*TASK INSTRUCTIONS:* Copy nothing but the lines below, from the one with "rutschfeste Fliesen, während für Wohn- und" through the one with "Marketing Imobiliário", exactly as written; no pictures should appear.
◇ ◇ ◇ ◇
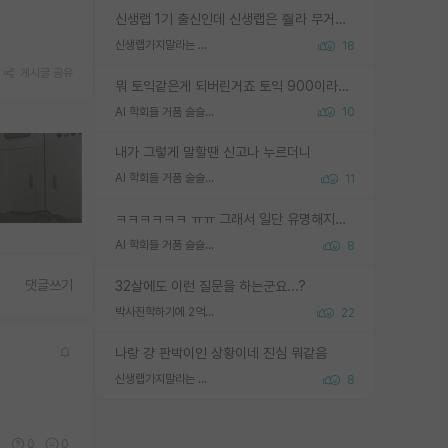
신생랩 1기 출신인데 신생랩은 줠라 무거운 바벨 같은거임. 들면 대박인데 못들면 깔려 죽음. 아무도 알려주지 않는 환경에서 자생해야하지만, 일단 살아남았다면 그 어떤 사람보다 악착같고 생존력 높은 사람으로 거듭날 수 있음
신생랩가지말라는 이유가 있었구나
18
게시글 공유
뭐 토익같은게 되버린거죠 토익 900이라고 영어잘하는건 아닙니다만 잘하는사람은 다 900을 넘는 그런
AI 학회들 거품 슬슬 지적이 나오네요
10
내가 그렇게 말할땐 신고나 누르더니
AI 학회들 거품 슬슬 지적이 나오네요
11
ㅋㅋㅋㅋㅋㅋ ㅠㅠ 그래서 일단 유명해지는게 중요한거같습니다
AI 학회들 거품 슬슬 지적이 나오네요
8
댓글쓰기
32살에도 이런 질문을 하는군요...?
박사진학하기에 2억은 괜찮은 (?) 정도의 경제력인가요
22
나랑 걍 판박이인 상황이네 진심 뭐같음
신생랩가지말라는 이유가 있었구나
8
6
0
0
◇ ◇ ◇ ◇
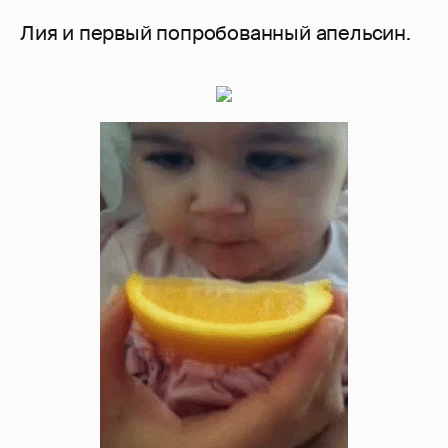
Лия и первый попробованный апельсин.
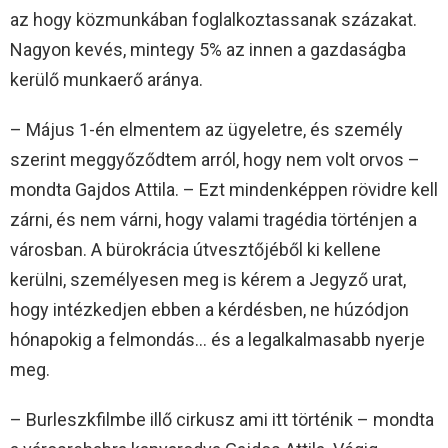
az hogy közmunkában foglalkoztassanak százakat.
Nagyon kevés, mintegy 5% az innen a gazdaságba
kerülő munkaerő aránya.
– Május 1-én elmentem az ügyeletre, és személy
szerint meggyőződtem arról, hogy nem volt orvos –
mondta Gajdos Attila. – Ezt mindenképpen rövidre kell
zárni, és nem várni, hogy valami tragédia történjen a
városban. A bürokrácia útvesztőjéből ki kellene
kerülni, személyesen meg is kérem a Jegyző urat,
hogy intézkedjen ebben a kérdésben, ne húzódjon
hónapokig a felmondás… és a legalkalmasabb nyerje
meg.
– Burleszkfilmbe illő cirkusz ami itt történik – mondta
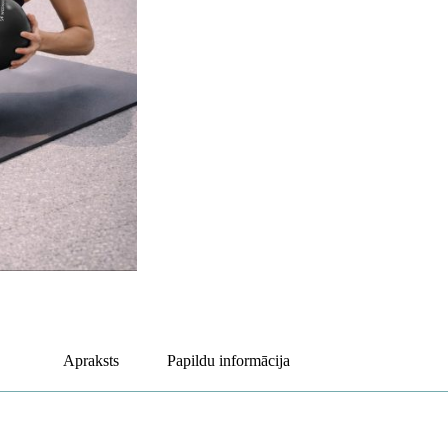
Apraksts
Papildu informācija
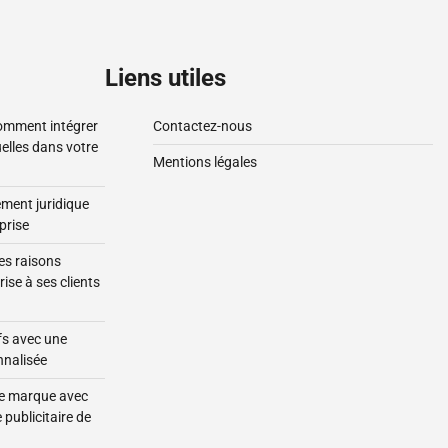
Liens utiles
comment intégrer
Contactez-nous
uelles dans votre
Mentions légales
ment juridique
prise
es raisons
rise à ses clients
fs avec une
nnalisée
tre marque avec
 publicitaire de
◇ ◇ ◇ ◇
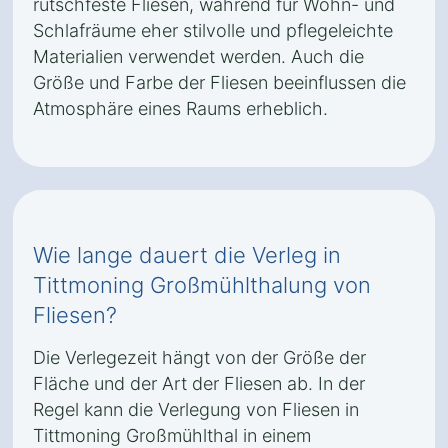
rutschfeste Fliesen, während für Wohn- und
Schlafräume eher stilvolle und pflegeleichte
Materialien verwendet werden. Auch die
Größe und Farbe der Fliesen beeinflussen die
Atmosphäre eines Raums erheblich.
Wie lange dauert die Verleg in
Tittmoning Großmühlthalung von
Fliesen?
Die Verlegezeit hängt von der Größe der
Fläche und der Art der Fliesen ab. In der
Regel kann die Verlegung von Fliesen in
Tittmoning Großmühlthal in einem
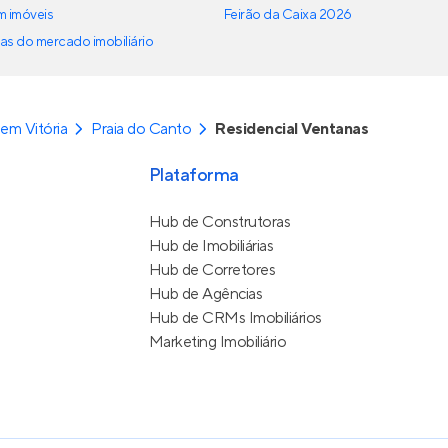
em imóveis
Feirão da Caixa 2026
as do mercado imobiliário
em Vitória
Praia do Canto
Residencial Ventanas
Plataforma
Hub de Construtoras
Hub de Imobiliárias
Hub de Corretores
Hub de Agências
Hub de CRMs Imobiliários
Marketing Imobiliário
◇ ◇ ◇ ◇
*SOLUTION TO THE EXERCISE:*
rutschfeste Fliesen, während für Wohn- und
Schlafräume eher stilvolle und pflegeleichte
Materialien verwendet werden. Auch die
Größe und Farbe der Fliesen beeinflussen die
Atmosphäre eines Raums erheblich.
Wie lange dauert die Verleg in
Tittmoning Großmühlthalung von
Fliesen?
Die Verlegezeit hängt von der Größe der
Fläche und der Art der Fliesen ab. In der
Regel kann die Verlegung von Fliesen in
Tittmoning Großmühlthal in einem
em imóveis
Feirão da Caixa 2026
as do mercado imobiliário
em Vitória
Praia do Canto
Residencial Ventanas
Plataforma
Hub de Construtoras
Hub de Imobiliárias
Hub de Corretores
Hub de Agências
Hub de CRMs Imobiliários
Marketing Imobiliário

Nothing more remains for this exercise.